Are you tired of repeating yourself when talking to your child about eating their food? You make a tasty meal and there it is, left on the plate as you served it, but now cold. Not only is this frustrating but you feel helpless after tons of rejection to a healthy meal.
I’m here to tell you, you are not alone! In fact, research shows 20% of parents with kids between the ages 2 to 5 have a picky eater. But don’t throw in the towel just yet, there’s good news. Most of these picky eaters outgrow this by the time they start school. Yey! (there’s hope)
So hang in there mommies and in the meantime here are the most effective ways to handle a picky eater.
Don’t ask but give him options. A common mistake we do is ask our child what does he want to eat? Instead name a few options for him to choose from. Whether serving veggies or anything new, try bright colors such as orange (carrots) or red (tomatoes) and make them feel as though they are choosing what they want. When in reality either one they pick is a winner. Also be flexible with the portions at first.

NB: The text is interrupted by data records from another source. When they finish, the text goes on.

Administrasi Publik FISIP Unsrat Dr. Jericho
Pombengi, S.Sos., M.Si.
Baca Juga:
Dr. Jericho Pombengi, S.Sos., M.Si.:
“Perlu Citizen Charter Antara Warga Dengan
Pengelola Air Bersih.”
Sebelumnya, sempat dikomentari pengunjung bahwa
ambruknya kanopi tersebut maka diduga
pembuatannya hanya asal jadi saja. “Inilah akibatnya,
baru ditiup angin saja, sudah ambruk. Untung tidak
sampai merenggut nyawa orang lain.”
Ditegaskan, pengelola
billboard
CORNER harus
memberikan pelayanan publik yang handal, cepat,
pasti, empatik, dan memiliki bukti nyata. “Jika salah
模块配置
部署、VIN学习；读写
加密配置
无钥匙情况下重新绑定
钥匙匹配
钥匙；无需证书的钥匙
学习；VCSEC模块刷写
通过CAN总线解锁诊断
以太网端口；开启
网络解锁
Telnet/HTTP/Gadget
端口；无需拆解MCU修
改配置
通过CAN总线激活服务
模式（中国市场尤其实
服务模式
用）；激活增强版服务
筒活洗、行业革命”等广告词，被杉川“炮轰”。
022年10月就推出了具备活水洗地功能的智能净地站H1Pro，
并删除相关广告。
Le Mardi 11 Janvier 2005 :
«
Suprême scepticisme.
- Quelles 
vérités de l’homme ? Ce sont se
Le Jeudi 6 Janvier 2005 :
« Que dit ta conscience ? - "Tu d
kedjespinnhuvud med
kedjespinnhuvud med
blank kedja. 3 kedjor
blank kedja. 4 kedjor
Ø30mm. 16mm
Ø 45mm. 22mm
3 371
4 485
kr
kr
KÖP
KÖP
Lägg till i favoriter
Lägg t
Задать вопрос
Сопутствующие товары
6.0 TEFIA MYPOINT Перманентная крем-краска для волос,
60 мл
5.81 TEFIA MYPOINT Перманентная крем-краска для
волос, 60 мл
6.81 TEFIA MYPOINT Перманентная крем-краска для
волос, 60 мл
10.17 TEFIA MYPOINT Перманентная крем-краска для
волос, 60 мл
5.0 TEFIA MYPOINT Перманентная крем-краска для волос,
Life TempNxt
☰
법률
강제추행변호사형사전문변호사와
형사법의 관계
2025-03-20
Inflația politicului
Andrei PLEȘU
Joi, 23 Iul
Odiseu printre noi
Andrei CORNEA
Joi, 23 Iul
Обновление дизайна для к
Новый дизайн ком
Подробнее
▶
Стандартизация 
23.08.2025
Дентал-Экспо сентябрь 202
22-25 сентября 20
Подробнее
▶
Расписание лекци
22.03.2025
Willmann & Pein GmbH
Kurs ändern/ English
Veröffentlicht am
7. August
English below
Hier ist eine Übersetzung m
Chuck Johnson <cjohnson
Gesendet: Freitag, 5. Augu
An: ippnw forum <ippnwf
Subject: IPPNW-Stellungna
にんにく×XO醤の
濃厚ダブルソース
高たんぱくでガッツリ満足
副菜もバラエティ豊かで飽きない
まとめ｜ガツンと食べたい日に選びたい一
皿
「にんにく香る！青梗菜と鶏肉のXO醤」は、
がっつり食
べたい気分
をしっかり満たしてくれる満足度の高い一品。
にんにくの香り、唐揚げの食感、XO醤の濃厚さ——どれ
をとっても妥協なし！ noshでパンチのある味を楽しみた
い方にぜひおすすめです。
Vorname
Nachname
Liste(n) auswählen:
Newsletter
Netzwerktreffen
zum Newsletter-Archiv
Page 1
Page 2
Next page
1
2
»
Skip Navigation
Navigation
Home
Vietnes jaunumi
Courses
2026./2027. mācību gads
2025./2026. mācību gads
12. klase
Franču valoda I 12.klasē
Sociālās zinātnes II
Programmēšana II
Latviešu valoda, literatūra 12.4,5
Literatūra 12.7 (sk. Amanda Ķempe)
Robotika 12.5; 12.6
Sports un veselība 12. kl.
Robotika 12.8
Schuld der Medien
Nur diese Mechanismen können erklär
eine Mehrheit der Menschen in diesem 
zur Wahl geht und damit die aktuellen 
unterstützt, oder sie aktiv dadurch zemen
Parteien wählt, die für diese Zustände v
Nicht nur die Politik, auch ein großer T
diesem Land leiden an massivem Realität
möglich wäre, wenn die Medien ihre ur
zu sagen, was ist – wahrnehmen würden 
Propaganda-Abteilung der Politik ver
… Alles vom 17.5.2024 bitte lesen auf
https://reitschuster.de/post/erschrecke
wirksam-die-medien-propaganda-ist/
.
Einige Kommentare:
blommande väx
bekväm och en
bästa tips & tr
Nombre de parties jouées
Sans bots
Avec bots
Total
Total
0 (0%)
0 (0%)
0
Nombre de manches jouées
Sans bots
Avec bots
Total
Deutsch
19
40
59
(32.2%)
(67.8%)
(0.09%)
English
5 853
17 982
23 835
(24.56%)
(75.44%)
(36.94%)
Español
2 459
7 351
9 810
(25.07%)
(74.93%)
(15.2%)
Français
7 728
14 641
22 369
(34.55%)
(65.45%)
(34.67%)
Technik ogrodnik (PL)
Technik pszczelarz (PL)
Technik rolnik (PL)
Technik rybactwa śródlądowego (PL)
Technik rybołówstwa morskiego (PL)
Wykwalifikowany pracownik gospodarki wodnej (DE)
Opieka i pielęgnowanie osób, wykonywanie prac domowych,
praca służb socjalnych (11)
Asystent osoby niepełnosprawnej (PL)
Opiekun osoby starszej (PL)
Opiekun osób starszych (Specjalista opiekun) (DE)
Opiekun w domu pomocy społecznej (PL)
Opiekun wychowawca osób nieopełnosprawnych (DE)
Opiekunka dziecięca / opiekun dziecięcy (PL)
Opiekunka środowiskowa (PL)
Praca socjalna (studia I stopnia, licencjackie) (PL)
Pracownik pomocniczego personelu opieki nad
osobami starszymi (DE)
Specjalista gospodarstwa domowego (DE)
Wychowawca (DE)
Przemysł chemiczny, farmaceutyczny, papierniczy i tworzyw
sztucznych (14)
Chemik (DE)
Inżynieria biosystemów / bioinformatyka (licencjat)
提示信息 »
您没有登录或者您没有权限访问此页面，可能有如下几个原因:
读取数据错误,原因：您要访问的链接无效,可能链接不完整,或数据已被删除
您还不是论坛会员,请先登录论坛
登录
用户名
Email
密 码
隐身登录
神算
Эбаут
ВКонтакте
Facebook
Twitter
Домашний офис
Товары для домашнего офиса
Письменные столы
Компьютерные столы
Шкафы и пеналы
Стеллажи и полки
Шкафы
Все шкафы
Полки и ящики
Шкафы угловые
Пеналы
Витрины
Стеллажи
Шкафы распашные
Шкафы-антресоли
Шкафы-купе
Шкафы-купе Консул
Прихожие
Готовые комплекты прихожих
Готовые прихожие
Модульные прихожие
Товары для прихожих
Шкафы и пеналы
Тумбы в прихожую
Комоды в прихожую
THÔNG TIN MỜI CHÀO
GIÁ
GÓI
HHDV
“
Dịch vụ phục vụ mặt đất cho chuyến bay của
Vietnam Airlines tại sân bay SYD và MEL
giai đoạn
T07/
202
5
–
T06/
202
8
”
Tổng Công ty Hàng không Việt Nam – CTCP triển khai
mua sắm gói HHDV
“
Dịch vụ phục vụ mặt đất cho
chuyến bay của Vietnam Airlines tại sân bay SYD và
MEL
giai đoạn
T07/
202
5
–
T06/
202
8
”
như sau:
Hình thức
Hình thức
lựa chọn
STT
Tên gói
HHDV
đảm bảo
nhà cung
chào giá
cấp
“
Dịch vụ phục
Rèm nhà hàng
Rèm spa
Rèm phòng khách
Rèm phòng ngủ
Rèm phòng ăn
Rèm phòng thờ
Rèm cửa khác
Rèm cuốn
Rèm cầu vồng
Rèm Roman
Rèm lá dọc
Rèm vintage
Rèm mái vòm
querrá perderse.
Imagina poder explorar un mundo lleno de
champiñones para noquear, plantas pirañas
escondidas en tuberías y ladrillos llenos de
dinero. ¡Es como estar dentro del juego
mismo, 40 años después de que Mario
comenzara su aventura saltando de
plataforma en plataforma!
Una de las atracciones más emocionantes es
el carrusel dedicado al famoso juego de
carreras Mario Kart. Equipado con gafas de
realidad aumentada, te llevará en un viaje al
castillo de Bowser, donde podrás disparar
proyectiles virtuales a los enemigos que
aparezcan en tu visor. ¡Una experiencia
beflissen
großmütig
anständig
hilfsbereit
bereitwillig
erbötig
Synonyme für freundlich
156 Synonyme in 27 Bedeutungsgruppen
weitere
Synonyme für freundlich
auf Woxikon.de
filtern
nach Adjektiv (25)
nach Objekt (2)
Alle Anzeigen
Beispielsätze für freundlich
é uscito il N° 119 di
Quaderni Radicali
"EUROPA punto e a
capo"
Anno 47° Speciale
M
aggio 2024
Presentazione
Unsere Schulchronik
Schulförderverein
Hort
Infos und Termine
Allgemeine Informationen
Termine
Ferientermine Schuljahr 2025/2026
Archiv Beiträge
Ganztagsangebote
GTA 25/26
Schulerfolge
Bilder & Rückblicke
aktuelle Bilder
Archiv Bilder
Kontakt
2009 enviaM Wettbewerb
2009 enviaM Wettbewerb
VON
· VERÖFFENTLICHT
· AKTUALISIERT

Let him help in the kitchen. Whether its stirring the pancake mix or the seasoned potatoes. Make them feel part of meal making and surely they’ll come around trying what they “made”.
Don’t pressure or bargain. (Another big mistake) While you give him new food, avoid pressuring him to try it. Instead let them know what the food is good for. I tend to add it helps him be big and strong like daddy. My son loves to hear that. Bargaining for example, “If you don’t eat your veggies you won’t get dessert.” This makes them feel as though it’s a punishment instead of encouraging to try new things.
Set a schedule. This works for those that love snacking all day, assuring they get the meal balance they need. It is recommended to stick to 3 meals and 2 snacks a day.
Make meal time fun. Try cookie cutters for shaping the food or color coordinating. Making shapes is also fun. Make up silly stories about the food while they eat. Kids have a big imagination so whatever you do, get creative.
Set a good example. Kids love copying the things adults do so use this to your advantage. Let them see you eat the food often.
Don’t cook a separate meal. I regret this big time. With my first born I cooked a separate meal just because I knew he would eat it. Instead be consistent serving something new along with something they already like. Making him a separate meal will only make it more difficult for him to grow out of picky eating.
Don’t negotiate. Doing so will lead to a power struggle. Which can be very frustrating with no positive results. Instead place the meal in front of them and let them decide. Studies shows picky eaters need to get a food 5 to 10 times before they actually eat more of it. (Patience will come in handy here)
Simply not hungry. After the age of 2, you may notice he may not have much appetite on certain days. As long as their height and weight is in the acceptable rage for his age, you shouldn’t worry.
And if you are concerned about your child’s nutrition, don’t hesitate to speak to his pediatrician.
As I mentioned before, most children outgrow this behavior by the time school starts. So in the meantime–don’t make a fuzz about it. It’s a phase that will pass.
Don’t forget to praise them for trying new food!